Essays on Literature and Belief




'James Wood has been called our best young critic. This is not true, he is our best critic, he thinks with a sublime ferocity' - Cynthia Ozick.

In a series of long essays, James Wood examines the connection between literature and religious belief, in a startlingly wide group of writers. Wood re-appraises the writing of such figures as Thomas More, Jane Austen, Herman Melville, Anton Chekhov, Thomas Mann, Nikolai Gogol, Gustave Flaubert and Virginia Woolf, vigorously reading them against the grain of received opinion, and illuminatingly relating them to questions of religious and phiosophical belief.

Contemporary writers, such as Martin Amis, Thomas Pynchon and George Steiner, are also discussed, with the boldness and attention to language that have made Wood such an influential and controversial figure. Writing here about his own childhood struggle to believe, Wood says that 'the child of evangelism, if he does not believe, inherits nevertheless a suspicion of indifference'. Wood brings that suspicion to bear on literature itself. The result is a unique book of criticism.

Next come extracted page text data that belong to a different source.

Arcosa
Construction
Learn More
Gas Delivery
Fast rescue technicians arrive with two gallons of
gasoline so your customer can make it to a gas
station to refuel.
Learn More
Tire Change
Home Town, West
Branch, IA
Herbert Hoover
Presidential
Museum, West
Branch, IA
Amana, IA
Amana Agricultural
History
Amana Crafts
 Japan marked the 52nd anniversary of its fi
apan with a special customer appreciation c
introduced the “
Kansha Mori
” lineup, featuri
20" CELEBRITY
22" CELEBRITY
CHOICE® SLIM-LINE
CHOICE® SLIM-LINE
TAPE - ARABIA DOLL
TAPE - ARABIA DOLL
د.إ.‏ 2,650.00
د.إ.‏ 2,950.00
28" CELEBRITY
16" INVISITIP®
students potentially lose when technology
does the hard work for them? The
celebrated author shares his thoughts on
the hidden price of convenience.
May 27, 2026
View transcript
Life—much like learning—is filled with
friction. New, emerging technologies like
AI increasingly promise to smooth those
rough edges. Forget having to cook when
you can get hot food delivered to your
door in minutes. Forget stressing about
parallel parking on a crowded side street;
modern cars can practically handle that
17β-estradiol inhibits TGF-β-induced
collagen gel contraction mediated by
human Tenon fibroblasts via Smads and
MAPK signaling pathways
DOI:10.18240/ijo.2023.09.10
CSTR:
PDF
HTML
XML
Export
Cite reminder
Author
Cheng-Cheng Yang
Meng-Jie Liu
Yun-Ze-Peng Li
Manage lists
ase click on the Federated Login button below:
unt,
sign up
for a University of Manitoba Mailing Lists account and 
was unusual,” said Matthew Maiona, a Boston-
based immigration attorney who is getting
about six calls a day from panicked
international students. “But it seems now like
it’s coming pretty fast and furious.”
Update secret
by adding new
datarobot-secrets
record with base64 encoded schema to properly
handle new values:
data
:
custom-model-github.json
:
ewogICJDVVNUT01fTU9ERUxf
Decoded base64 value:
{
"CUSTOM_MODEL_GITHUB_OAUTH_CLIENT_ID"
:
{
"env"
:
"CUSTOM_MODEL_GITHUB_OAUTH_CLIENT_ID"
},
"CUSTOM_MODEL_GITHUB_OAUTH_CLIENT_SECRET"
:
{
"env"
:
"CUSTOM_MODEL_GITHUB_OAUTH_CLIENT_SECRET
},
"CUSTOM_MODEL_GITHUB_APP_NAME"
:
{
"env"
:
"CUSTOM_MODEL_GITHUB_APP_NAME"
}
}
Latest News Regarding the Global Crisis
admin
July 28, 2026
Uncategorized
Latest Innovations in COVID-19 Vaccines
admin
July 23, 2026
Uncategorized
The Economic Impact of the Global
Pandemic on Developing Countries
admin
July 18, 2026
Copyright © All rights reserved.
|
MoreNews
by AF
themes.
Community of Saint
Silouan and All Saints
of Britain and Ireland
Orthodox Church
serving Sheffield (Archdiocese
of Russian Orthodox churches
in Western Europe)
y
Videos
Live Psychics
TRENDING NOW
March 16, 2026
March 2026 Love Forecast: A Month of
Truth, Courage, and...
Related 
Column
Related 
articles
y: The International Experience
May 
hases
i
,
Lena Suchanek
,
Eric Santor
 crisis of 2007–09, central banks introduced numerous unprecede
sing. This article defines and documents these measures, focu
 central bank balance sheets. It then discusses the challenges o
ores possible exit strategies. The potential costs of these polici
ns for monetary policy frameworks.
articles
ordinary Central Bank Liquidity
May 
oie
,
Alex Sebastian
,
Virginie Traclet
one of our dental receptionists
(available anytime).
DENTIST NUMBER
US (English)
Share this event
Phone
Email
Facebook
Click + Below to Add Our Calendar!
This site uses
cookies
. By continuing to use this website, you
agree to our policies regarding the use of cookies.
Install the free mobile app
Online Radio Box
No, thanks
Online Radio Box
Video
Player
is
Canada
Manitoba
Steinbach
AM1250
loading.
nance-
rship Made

  • Published: 1 January 2011
  • ISBN: 9781446419724
  • Imprint: Vintage Digital
  • Format: EBook
  • Pages: 336

About the author

James Wood

James Wood has been a staff writer at the New Yorker since 2007. In 2009, he won the National Magazine Award for reviews and criticism. He was the chief literary critic at the Guardian from 1992 to 1995, and a book critic at the New Republic from 1995 to 2007. He has published a number of books with Cape, including How Fiction Works, which has been translated into thirteen languages.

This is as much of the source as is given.